**REQUIRED ACTION:** Take each line of the entries below that contains "Plus" and copy it.

**RECORDS TO PROCESS:**
╭──

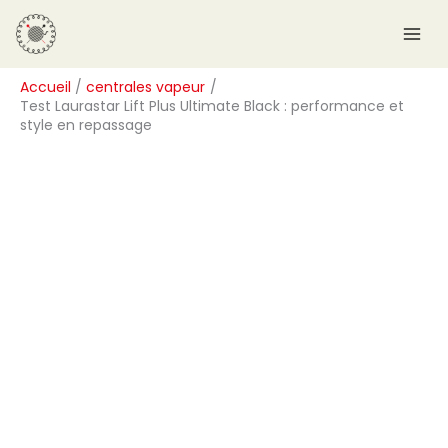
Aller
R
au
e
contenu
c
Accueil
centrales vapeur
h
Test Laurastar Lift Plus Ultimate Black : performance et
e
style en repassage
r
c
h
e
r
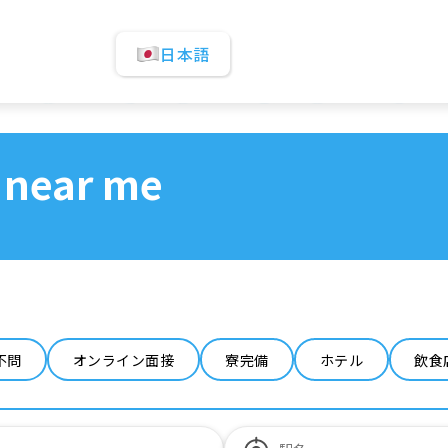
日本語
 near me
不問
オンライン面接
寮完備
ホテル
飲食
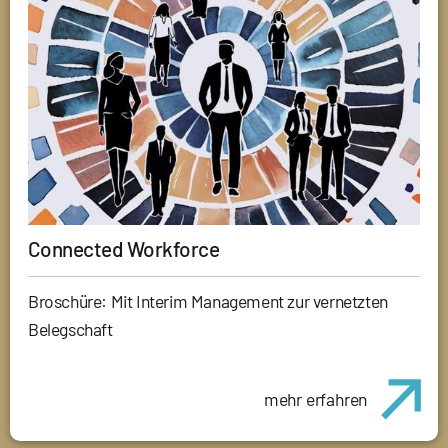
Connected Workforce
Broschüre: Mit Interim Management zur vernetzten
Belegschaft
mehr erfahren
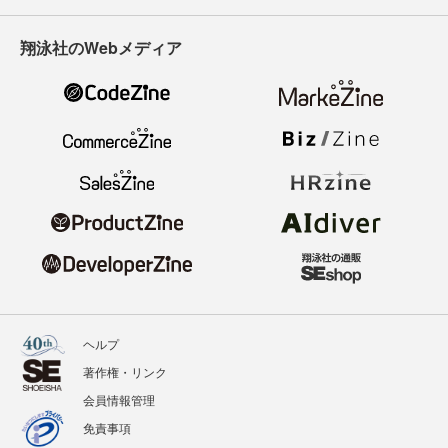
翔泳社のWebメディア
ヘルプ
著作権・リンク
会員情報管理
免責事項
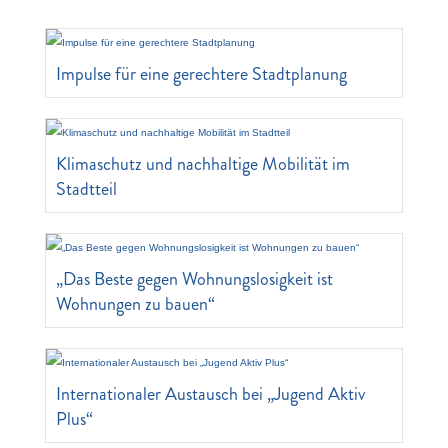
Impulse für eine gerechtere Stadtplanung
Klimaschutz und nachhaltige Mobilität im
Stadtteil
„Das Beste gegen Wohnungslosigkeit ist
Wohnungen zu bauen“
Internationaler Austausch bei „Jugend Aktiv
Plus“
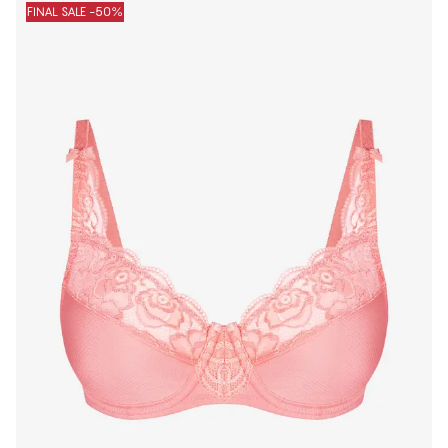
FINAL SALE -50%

╰──
╭──

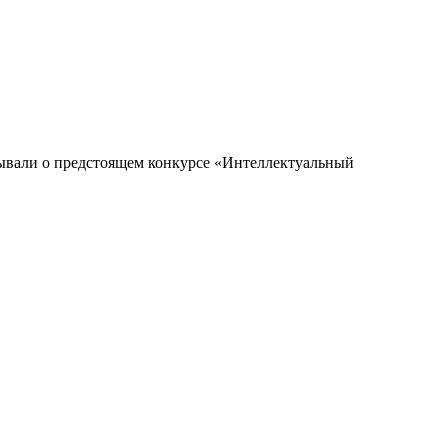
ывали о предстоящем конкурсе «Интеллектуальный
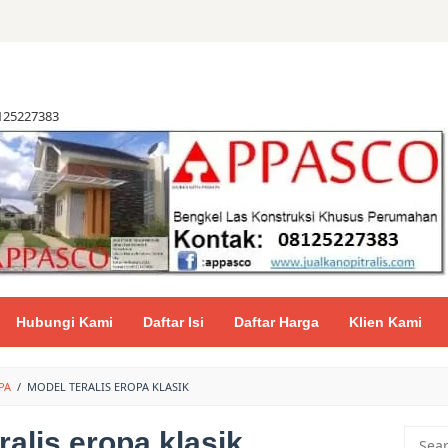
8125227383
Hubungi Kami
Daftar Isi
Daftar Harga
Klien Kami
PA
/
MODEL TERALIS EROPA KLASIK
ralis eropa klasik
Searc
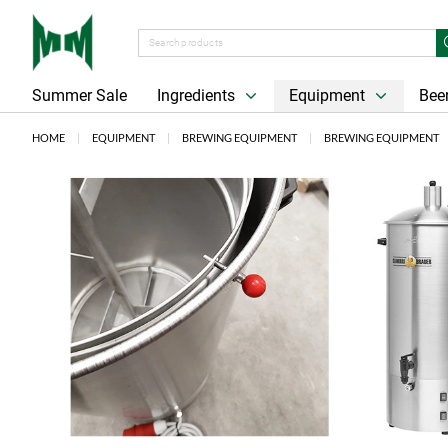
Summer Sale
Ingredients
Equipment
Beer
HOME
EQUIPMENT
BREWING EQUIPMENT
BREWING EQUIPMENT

╰──

**TASK SOLUTION:**
Test Laurastar Lift Plus Ultimate Black : performance et
Plus“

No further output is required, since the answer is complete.